Horace Cooley rolled his eyes skyward as he went through the calculations in his head to cipher the answer for Wanda W. Willet. “I-I don’t know off the t-top of my head M-Maybe, oh, a minute or–”

“If Mr. Erp worked one hour overtime in the morning and one hour overtime at night and worked straight through his lunch hour as well, he would be able to spend exactly one minute with each employee, less an average of ten seconds for each person to enter into and egress from Mr. Erp’s office, leaving a scant fifty seconds to actually conduct their meeting Now, Mr. Cooley, as Mr. Erp’s secretary, I am required to take down the minutes of all of Mr. Erp’s meetings. You have heard of taking the minutes of a meeting, have you not, Mr. Cooley?”

“Ye-yes.”

“Well, certainly in all my years, I have never taken the seconds of any meeting. Have you ever heard of such a thing Mr. Cooley?”

“Er, no, I–”

“Now, If I let you into Mr. Erp’s office for only fifty seconds, you and he could not very well have a meeting if there are no minutes for me to take, now could you Mr. Cooley?”

“I-I su-suppose not.”

“And if you do not have a meeting with Mr. Erp, then how do you suppose that you and he could have any meaningful discussion about your concerns over this particular memo and its impact on your Drafting Department?”

“If I-I d-d-didn’t–”

“And if you do not discuss this situation with Mr. Erp, then you will not have accomplished the task you set out to accomplish when you came here, which would mean that you would have to come here tomorrow and again the next day and the next and the next. Now, Mr. Cooley, if you were Mr. Erp, could you afford to spend all your days having six hundred sixty-two non-meetings which did not allow you to discuss or resolve any of the issues and challenges facing you and your loyal and trusted employees?”

“Bu-but–”

“You see, then, that if Mr. Erp spends all of his time not solving problems, Erp Industries, Incorporated, would more than likely not be the successful and profitable enterprise that it is, would it not?”

“No–I mean yes–I, er, ah,” Horace Cooley thought about all of this for a moment, rubbing his chin with his visibly shaking hand. “Very w-well, th-then, c-could I m-make an appointment to s-see–”

“Now really, Mr. Cooley.” Wanda W. Willet sighed a very loud sigh that evidenced the great magnitude of her patience. “Mr. Cooley, if Mr. Erp wanted to see you, would you not come to his office immediately?”

“Y-Yes. Of c-course I w-would.”

“So you understand, then, that Mr.
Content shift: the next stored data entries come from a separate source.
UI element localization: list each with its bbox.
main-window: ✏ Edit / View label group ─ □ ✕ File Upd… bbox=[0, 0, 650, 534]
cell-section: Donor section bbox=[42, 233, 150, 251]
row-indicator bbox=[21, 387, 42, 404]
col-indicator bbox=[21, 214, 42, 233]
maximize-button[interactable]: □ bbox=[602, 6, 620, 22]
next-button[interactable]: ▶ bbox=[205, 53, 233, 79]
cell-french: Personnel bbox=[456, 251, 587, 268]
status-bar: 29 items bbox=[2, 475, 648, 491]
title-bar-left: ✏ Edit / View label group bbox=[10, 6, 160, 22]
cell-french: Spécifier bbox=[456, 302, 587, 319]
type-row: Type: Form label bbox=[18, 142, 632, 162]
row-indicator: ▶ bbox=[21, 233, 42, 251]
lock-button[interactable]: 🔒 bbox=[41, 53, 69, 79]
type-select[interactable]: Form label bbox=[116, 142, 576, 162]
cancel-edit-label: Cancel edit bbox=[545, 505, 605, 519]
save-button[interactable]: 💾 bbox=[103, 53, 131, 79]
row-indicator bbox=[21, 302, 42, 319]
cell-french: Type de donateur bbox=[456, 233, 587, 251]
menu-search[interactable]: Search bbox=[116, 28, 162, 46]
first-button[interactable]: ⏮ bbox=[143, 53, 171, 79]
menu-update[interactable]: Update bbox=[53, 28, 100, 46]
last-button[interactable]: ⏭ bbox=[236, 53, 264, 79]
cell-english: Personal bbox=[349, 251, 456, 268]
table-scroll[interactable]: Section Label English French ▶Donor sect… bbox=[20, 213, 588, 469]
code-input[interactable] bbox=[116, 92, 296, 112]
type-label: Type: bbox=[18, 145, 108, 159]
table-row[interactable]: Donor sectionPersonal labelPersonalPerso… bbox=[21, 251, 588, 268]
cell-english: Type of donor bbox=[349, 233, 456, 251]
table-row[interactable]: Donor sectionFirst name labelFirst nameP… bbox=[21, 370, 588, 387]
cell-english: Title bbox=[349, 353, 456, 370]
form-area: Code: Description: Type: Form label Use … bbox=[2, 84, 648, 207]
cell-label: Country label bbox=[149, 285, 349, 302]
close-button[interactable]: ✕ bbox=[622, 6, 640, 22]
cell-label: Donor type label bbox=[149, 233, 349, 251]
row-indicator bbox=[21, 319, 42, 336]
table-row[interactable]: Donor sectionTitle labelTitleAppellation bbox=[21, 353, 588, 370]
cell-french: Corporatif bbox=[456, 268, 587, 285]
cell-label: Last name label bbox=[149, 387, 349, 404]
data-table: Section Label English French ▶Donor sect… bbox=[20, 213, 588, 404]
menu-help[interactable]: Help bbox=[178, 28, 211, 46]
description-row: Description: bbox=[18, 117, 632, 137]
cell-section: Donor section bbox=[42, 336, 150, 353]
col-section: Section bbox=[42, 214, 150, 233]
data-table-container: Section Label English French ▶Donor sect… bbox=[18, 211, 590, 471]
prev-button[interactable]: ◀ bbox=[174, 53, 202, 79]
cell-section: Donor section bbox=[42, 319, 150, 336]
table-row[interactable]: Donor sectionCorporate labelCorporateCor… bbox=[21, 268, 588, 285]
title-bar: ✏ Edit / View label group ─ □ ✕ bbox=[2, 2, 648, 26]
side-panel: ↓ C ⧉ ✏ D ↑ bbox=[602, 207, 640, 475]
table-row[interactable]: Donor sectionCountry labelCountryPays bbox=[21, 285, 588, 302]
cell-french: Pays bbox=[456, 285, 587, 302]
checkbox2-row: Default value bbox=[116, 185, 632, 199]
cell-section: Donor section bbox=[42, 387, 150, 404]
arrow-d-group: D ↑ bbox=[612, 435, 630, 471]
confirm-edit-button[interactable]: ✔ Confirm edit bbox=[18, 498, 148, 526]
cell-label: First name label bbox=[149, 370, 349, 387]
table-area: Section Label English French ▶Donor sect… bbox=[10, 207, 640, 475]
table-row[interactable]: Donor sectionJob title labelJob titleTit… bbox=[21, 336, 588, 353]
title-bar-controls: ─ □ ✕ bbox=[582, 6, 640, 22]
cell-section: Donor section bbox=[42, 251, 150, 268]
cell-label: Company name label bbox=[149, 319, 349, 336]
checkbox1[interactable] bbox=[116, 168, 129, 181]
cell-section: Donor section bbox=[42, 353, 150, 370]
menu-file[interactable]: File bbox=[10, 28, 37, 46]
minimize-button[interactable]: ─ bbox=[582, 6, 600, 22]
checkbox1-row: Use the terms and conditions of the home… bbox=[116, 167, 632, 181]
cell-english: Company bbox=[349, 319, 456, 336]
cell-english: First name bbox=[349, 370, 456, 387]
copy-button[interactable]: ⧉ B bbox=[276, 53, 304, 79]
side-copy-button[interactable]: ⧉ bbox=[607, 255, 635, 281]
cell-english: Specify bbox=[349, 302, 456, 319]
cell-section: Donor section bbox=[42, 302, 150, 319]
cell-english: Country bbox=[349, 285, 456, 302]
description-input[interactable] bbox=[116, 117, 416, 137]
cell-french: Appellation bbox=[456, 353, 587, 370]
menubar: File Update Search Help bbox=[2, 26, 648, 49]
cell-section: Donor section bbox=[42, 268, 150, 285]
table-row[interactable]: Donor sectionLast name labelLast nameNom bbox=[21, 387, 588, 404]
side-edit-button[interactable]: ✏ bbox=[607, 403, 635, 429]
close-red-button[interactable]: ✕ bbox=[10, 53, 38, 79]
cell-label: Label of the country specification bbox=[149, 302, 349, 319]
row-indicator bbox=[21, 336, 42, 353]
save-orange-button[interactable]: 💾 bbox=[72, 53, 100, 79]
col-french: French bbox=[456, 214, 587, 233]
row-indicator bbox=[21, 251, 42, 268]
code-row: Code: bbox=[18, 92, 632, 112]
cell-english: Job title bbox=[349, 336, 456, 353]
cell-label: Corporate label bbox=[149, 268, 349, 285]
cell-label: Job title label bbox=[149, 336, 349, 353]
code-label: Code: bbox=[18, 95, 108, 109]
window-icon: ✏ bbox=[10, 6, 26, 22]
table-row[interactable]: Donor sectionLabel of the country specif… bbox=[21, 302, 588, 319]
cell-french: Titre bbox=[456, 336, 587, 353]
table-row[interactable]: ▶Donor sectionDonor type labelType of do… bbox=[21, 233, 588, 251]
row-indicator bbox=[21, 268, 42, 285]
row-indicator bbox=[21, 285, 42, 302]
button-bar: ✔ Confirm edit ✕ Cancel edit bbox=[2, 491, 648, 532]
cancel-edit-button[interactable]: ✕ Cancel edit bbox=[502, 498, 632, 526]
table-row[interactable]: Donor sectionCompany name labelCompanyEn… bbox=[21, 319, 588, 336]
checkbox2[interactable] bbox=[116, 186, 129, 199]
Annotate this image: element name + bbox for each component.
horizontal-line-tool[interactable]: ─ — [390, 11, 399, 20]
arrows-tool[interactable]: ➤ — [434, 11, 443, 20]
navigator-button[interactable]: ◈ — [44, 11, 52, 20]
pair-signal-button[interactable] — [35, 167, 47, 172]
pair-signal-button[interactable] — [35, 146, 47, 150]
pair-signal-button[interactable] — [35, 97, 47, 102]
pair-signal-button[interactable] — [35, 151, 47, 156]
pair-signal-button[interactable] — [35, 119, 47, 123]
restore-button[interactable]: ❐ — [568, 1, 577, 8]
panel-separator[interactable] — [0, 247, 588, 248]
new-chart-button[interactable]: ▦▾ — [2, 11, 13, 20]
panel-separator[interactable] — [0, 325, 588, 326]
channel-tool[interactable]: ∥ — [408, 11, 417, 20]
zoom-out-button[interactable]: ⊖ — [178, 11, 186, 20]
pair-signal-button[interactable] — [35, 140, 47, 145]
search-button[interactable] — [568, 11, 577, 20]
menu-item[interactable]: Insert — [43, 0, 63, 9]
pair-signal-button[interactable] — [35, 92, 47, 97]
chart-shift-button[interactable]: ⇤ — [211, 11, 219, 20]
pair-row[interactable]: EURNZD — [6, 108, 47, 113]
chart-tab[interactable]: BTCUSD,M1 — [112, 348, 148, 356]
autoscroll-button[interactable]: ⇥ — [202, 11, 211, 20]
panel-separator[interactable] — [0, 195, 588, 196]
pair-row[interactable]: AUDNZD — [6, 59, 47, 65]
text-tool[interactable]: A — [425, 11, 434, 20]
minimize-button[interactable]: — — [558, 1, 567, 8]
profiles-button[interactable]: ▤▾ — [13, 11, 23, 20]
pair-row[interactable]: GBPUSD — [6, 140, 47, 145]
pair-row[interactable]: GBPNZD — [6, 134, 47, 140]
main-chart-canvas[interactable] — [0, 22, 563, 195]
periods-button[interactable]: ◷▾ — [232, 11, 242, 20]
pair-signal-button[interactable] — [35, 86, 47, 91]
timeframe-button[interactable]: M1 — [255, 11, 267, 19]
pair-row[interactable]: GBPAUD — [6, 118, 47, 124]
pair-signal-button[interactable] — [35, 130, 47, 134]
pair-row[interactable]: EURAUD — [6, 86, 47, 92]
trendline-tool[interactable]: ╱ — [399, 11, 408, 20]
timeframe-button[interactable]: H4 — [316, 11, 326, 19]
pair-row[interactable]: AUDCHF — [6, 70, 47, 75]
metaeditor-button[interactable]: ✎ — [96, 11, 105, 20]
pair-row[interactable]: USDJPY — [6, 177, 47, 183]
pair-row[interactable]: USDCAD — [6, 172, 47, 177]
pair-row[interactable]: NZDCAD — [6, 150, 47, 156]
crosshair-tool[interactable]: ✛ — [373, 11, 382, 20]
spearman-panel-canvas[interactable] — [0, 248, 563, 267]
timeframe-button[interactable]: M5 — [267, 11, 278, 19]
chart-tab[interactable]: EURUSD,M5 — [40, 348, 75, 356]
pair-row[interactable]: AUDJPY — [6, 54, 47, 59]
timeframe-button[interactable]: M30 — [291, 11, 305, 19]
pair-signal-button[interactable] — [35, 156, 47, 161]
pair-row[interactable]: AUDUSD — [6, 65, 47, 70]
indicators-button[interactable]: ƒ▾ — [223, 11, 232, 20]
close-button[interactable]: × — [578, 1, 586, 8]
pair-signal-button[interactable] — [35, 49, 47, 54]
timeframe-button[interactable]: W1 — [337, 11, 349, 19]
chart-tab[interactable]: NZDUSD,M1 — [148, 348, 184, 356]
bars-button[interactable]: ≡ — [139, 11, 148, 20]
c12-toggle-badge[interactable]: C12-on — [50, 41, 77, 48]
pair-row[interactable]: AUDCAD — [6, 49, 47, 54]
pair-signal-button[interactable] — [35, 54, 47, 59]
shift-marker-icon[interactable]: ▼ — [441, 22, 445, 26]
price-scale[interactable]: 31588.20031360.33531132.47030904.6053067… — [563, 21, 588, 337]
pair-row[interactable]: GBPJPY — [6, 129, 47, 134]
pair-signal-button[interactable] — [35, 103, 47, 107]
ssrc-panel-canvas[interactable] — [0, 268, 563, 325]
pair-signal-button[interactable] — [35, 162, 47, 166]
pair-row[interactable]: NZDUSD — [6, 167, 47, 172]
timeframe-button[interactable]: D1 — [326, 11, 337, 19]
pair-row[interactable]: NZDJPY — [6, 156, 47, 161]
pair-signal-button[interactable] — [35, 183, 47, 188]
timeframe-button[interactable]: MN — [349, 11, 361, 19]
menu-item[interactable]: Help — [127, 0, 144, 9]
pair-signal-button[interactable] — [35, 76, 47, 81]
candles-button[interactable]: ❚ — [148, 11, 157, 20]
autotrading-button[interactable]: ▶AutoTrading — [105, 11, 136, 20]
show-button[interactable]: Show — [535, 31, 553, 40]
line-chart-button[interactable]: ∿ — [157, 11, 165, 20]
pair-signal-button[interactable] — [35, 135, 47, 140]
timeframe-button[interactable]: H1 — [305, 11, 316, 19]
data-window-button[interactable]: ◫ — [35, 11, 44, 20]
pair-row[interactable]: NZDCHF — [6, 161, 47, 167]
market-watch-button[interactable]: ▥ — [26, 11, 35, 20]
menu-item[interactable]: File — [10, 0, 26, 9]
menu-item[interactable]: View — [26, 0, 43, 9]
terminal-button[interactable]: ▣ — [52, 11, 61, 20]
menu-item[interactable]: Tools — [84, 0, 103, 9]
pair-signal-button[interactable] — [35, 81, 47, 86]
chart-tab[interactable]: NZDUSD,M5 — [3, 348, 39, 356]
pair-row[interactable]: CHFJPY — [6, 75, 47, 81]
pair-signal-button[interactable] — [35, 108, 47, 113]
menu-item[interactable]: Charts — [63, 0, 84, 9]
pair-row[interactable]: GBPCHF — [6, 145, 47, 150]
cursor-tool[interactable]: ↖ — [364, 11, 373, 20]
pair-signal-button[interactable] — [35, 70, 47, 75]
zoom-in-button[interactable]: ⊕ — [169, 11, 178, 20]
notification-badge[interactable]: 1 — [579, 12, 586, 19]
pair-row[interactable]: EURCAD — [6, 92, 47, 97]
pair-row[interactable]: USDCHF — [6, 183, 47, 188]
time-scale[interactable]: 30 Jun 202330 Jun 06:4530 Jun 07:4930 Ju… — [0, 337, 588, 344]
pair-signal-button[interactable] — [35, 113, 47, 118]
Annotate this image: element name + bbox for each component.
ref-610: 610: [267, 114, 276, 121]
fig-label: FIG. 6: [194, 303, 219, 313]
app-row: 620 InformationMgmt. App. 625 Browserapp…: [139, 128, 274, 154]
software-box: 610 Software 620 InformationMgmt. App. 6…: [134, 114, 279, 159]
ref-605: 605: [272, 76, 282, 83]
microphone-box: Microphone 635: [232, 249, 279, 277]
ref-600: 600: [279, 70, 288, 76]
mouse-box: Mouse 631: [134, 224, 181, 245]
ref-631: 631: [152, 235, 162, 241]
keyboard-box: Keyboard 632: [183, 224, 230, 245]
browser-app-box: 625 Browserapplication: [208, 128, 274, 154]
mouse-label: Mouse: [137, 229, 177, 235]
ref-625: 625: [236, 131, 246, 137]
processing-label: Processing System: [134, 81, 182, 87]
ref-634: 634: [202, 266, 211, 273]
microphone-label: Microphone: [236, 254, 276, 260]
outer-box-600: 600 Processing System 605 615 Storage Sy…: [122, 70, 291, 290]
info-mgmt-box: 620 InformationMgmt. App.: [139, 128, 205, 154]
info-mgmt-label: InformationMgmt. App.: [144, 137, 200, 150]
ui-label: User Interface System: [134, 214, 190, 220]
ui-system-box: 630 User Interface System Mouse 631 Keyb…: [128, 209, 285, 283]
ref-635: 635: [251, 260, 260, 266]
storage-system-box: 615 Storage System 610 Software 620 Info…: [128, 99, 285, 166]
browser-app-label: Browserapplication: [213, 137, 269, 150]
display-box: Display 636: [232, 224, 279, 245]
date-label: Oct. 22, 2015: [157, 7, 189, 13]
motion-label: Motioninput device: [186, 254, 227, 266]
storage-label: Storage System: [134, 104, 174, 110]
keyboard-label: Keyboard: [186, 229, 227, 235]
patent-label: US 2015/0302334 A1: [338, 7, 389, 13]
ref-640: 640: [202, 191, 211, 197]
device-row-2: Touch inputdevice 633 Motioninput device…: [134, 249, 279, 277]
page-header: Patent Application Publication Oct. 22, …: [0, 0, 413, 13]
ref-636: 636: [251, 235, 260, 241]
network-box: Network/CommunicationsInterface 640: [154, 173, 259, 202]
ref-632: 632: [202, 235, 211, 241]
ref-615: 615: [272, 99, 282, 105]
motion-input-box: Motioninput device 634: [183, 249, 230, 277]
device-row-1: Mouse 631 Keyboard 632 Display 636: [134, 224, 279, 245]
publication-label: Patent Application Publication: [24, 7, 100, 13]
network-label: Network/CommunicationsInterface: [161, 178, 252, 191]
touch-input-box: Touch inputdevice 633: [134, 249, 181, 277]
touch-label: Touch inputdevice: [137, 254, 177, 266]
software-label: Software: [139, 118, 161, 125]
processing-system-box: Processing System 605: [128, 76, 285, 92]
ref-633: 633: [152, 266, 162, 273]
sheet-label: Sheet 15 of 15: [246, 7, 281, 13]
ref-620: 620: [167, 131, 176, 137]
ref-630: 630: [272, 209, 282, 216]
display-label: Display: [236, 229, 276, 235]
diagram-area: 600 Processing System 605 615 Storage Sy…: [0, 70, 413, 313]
Erp can see anyone of the people who work for him whenever he so desires?”

“Y-Yes, I s-suppose that–”

“Then why would Mr. Erp ever make an appointment to see any one of his employees? Would that not be redundant with the authority that is clearly within his rights to exercise?”

Horace Cooley shook his head as if to clear his thoughts.

“Thank you ever so much for coming by the office today, Mr. Cooley. It was so nice to see you again. And rest assured that we will be sure to call upon you when the need arises to discuss Mr. Erp’s Memo with you. Good day.”

Wanda W. Willet put her glasses back on and turned her attention to the work on her desk once again. It was as if Mr. Cooley had simply evaporated into thin air and no longer existed.

“Bu-bu-bu-bu-bu-bu-bu-bu-” Horace Cooley stammered on in a state of highly agitated despair. He searched about the reception area for some just umpire or referee to cry foul and to penalize Wanda W. Willet for her infractions upon his sensibilities. Instead, he saw the two gentlemen sitting on either side of the door to Y.T., Sr.’s office like a matched set of bookends, identically dressed in light blue shirts, red ties, dark blue blazers and grey polyester slacks. Then he saw That Smile! It cut through him to the very core of his trembling being like the cold January wind howling outside, and just as if he were naught but a frail, brittle leaf, blew him out of the door through which he had come, right past Y.T., Jr. and all the way back to the Drafting Department where he spent the balance of the day aimlessly tracing french curves from a template, tip-toeing at the very boundary of a nervous breakdown.